Lass mal gut sein, hier, nimm den Widder, opfere den, lass den Jungen in Frieden.“ Rettung in
letzter Sekunde. Das Wunder geschieht, Gott greift in letzter Sekunde ein!
Um ihr (und mein)
Weltbild schleunigst wieder in Ordnung zu bringen, haben Theologen alles
Mögliche gegen diese Geschichte vorgebracht: sie soll zum Beispiel nur zeigen,
dass der alttestamentliche Gott ganz echt keine Menschenopfer will – und hier
setzt sich das endlich durch. Das wäre eine schöne historische Belehrung,
früher waren Menschenopfer gut, seit Isaak schlecht.
Kierkegaard
nimmt die Geschichte dagegen sehr ernst. Er nimmt sie als Exempel für einen
Fall, der genauso den Selbstmordattentäter interessieren dürfte. Kierkegaard
fragt: Gibt es eine teleologische Suspension des Ethischen? Das ist etwas
kompliziert gefragt. Einfacher: Ist es denkbar, dass es unter bestimmten
Umständen gerechtfertigt sein könnte, etwas Unethisches zu tun? Also durch den
Mord am eigenen Sohn beweisen – ein krasseres Beispiel dürfte kaum jemandem
einfallen –, dass man den Worten Gottes glaubt.
Kierkegaard
sagt: Ja, es gibt eine solche Suspension des Ethischen. „Furcht und Zittern“
ist damit, das dürfte klar sein, eine ungeheuerliche Zumutung. Ob man mit
dieser Zumutung denn irgendetwas anfangen kann – und was? –, das interessiert mich
an dieser Stelle allerdings erstmal weniger. Ich nehme die Zumutung hin und
Kierkegaard weiterhin ernst und frage mich dann: Aber ist das nicht DIE Rechtfertigung
für Extremisten, für Sektierer, für terrorisierende Radikale?
Friedrich
Wilhelm Graf hatte zum 200. Geburtstag Kierkegaards einen vernichtenden Artikel
über ihn für die WELT verfasst. Ich hatte den schon einmal verlinkt und nur
darauf hingewiesen, dass ich das für vollkommen verfehlt halte. Graf folgt im
Grunde einer ähnlichen Argumentation und macht Kierkegaard zu einem Vordenker
eines radikalen Fundamentalismus.
Aber lieber
Herr Graf, werte Fundamentalisten, Sektierer und angehende Attentäter, der
Preis, den Kierkegaard einfordert, um gegen das Ethische verstoßen zu dürfen, ist
hoch. Es geschieht – und darum geht’s ja gerade – in „Furcht und Zittern“.
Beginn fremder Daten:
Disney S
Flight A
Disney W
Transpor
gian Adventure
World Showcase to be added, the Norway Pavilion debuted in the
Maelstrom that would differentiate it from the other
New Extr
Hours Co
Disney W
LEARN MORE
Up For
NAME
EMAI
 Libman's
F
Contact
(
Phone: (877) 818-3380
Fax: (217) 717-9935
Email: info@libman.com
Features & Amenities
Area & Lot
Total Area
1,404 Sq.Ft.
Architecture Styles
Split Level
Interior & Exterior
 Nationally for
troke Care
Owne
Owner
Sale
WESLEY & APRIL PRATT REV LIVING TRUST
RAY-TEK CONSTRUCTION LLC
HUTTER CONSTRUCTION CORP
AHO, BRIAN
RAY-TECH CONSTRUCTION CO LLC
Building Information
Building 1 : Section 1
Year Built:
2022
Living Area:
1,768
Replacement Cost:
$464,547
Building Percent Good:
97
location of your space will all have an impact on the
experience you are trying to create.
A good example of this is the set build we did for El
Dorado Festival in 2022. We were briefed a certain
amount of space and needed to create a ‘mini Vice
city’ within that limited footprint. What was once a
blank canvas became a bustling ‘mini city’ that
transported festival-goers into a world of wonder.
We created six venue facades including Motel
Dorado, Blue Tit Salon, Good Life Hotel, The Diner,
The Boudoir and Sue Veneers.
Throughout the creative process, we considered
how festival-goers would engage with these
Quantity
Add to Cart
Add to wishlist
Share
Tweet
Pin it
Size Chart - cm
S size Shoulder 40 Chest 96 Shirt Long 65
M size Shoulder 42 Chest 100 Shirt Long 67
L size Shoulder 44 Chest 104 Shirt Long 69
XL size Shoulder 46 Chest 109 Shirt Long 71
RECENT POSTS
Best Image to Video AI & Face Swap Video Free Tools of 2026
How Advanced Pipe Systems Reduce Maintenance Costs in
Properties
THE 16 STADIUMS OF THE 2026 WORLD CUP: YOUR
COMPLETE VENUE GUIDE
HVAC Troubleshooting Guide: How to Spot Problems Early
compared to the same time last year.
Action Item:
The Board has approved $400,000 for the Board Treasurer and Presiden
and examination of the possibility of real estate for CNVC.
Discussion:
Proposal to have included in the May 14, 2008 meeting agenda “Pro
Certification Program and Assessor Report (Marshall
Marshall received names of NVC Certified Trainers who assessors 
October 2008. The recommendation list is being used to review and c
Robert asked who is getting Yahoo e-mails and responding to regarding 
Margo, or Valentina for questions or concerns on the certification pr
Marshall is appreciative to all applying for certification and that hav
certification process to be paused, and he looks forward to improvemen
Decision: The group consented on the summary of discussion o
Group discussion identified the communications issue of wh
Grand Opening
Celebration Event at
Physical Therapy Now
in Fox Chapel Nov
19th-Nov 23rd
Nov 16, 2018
Sogar in solcher Furcht, dass Abraham – bei Kierkegaard – nicht darüber
sprechen kann. Zu Niemandem. Es gibt keine sektiererische Gemeinschaft,
niemandem, der Mut zuspricht, und erst Recht keine Gewissheit, später die Absolution oder ein
paar Jungfrauen zu bekommen. Abraham ist allein.
Nochmal von
der anderen Seite aufs Pferd. Was unterscheidet – ich trau mich kaum zu fragen –
eigentlich die Hitler-Attentäter von den IS-Attentätern? Mit Kierkegaard
gesprochen läge der Unterschied nicht allein (jajaja, natürlich auch!) in den
jeweiligen Systemen, die bekämpft werden (NS vs. Ungläubige), sondern es kann
auch ein Unterschied bei den jeweiligen Subjekten angenommen werden. Aus der Distanz
ist der Unterschied für uns ja leicht auszumachen, Stauffenberg war ein Held,
die IS-Attentäter sind böse. Aber war das, würde Kierkegaard vielleicht fragen,
für die Hitler-Attentäter selbst genauso klar? Ist die Suspension des Ethischen
für das Subjekt, das da gegen das Ethische verstoßen will, selbst zu
rechtfertigen? Und wie ist sie keinesfalls zu rechtfertigen? Diese letzte Frage
ist ja entscheidend, wenn Kierkegaards „Furcht und Zittern“ nicht zur
Attentäter-Bibel werden soll.
Ganz platt geantwortet:
Wer sich bei dem Verstoß gegen das Ethische auf der sicheren Seite wähnt, hat,
nach Kierkegaard, eh schon zu Unrecht dagegen verstoßen. Wer den Verstoß gegen
das Ethische kleinredet – bspw.: „Nur Ungläubige!“ – auch. Wer nicht zittert,
angesichts seiner Anmaßung, sowieso.
Um die Kurve
zum Blog-Thema zu bekommen: Kierkegaard ist nicht nett zum Spießbürger und zum Kulturchristen. Aber das heißt nicht, dass man mit seinem „Furcht und
Zittern“ in der Hand begänne, auf Ungläubige einzuschlagen.